Sunday, July 31, 2011
Cambridge in the spring
The Cambridge Memory Championship this year was a resounding success, I thought. Held at Attenborough Nature Reserve, which is nowhere near Cambridge but is just down the road from me, we had a great lineup of competitors including world number 2 Johannes Mallow, Boris Konrad, rising Norwegian star Ola Risa, British star James Ponder (there are so few British memory people that they all count as stars) and more. A large number of people were staying at my flat - Ola brought Norwegian chocolate, which guarantees you preferential treatment in any memory competition. Not really, I'm only joking. Dai Griffiths and John Burrows were coming on the train from Wales, which apparently takes six hours. Raj Jain had come all the way from India, which takes slightly longer. We also had Swedish superstar Mattias Ribbing, plus Ameel Hoque and his non-memory-related friend Mo, all the way from Manchester, and Conor Muldoon from wherever he lives at the moment, I've forgotten. Anyway, most of us went to the Victoria pub down the road for a meal and some serious memory-talk on Friday night before getting a good night's sleep. John ended up getting my one spare bed, I'm not sure exactly how - possibly because he's bigger and stronger than any of my other guests.
Saturday turned out to be a lovely day - I was planning for us all to get the train from Beeston to Attenborough, but James was staying in a hotel near my place and had brought his car, so he ferried us all there in groups of three or four at a time. Whoever was last out of my flat in the morning neglected to close the door, so it was standing wide open all day, but luckily nobody noticed. We were joined at the venue by ever-awesome arbiter-in-chief Phil Chambers and new-to-memory-competitions Sunjay Parmar, and found our way into the nature reserve's conference room.
This is a perfect room for a small memory competition - quietish, spacious enough for nine competitors and five arbiters to move around and swing cats if necessary, equipped with laptop and projector for the groovy Powerpoint slides I'd prepared and commanding a lovely view of the lake filled with swans, geese, coots, grebes, ducks and whatnot. It also came with a downright delicious lunch - a choice of several meals and desserts which people ordered at the start of the day and then, in the traditional way that memory experts have, forgot what they'd asked for. Also, everyone there was friendly and helpful, and the place is hugely recommended for anyone who's in need of a conference room, any time!

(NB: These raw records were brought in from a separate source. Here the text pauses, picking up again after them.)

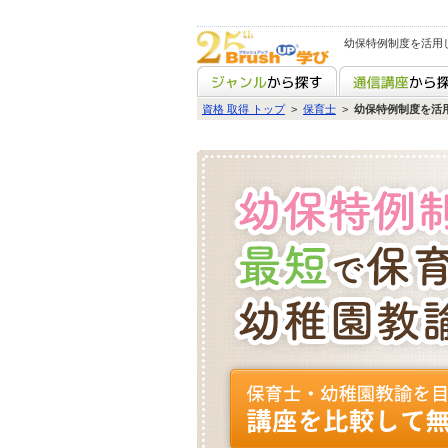
幼保特例制度を活用
資格 取得 トップ
>
保育士
>
幼保特例制度を活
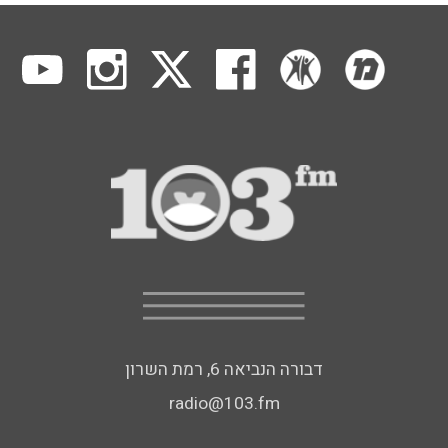
דבורה הנביאה 6, רמת השרון
radio@103.fm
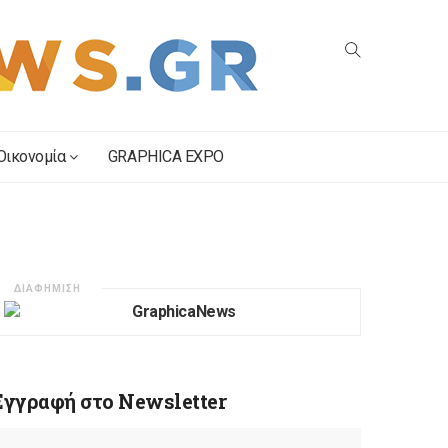
Οικονομία
GRAPHICA EXPO
ΔΙΑΦΗΜΙΣΗ
Εγγραφή στο Newsletter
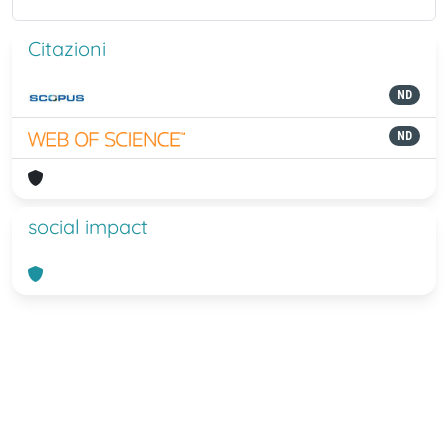
Citazioni
ND
ND
social impact
Powered by
IRIS
-
about IRIS
-
Utilizzo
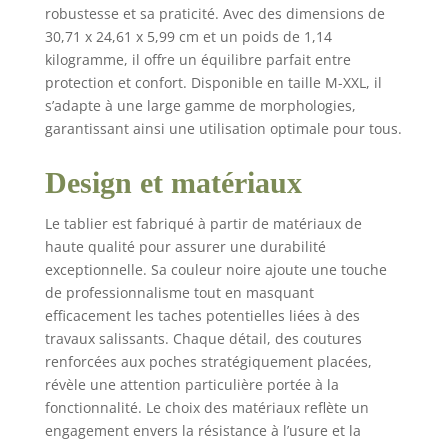
et au feu. Cousu avec
robustesse et sa praticité. Avec des dimensions de
du fil Kevlar. Créé pour
30,71 x 24,61 x 5,99 cm et un poids de 1,14
le confort : ce tablier
kilogramme, il offre un équilibre parfait entre
en cuir avec
protection et confort. Disponible en taille M-XXL, il
épaulettes dispose
s’adapte à une large gamme de morphologies,
d'un harnais en forme
de X pour répartir
garantissant ainsi une utilisation optimale pour tous.
uniformément le poids
sur vos épaules et
Design et matériaux
votre dos. Poches à
outils polyvalentes :
Le tablier est fabriqué à partir de matériaux de
nous avons inclus 6
haute qualité pour assurer une durabilité
poches dans notre
exceptionnelle. Sa couleur noire ajoute une touche
tablier en toile pour
de professionnalisme tout en masquant
ranger tous vos outils
efficacement les taches potentielles liées à des
de travail et
accessoires. Boucle
travaux salissants. Chaque détail, des coutures
bonus pour une
renforcées aux poches stratégiquement placées,
suspension facile.
révèle une attention particulière portée à la
Idéal pour ranger les
fonctionnalité. Le choix des matériaux reflète un
outils et équipements
engagement envers la résistance à l’usure et la
de travail du métal, les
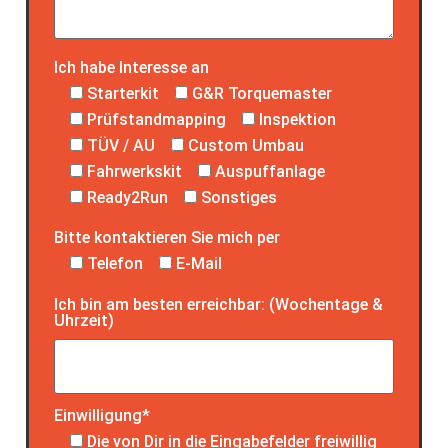
Ich habe Interesse an
Starterkit
G&R Torquemaster
Prüfstandmapping
Inspektion
TÜV / AU
Custom Umbau
Fahrwerkskit
Auspuffanlage
Ready2Run
Sonstiges
Bitte kontaktieren Sie mich per
Telefon
E-Mail
Ich bin am besten erreichbar: (Wochentage &
Uhrzeit)
Einwilligung*
Die von Dir in die Eingabefelder freiwillig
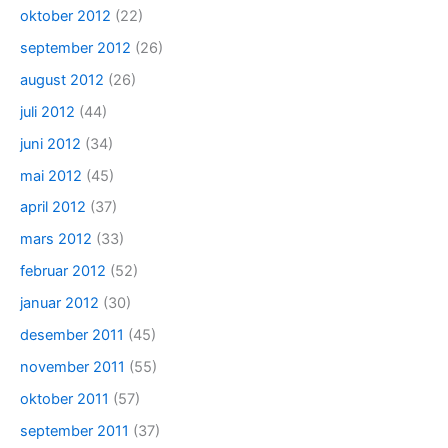
oktober 2012
(22)
september 2012
(26)
august 2012
(26)
juli 2012
(44)
juni 2012
(34)
mai 2012
(45)
april 2012
(37)
mars 2012
(33)
februar 2012
(52)
januar 2012
(30)
desember 2011
(45)
november 2011
(55)
oktober 2011
(57)
september 2011
(37)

The competition itself was won by Johannes, as everyone had confidently expected, although he wasn't entirely happy with his performance. Ola, who's been working on his Ben System lately, had some really great results and came second. Sunjay, by virtue of being the only competitor who qualified as a beginner, won the much-coveted "Best Beginner" prize. The whole thing ran smoothly and less than half an hour behind the ambitiously tight schedule, so I was pretty happy with it, all in all. Full results can be seen already on the awesome memocamp.com website.
After the competition we went to the Village Hotel down the road, where Hannes was staying. Or at least most of us did - my ambiguous directions sent Phil, Conor and Sunjay to a different pub, where they had a drink before noticing they were alone and coming to find the rest of us. Then a small rebel faction decided that rather than having an expensive hotel-pub meal, we'd rather eat at McDonald's over the road, so my fellow junk-food aficionados John, Ola and Sunjay went there. Sunjay, who's a magician and clearly in league with some kind of demon who grants him supernatural powers, boggled my mind completely with an impossible card trick. Seriously, it was sinister. Then we went back to the Village and successfully arranged for everyone to get on the right train home - trains only stop at Attenborough once an hour, so that's quite a feat.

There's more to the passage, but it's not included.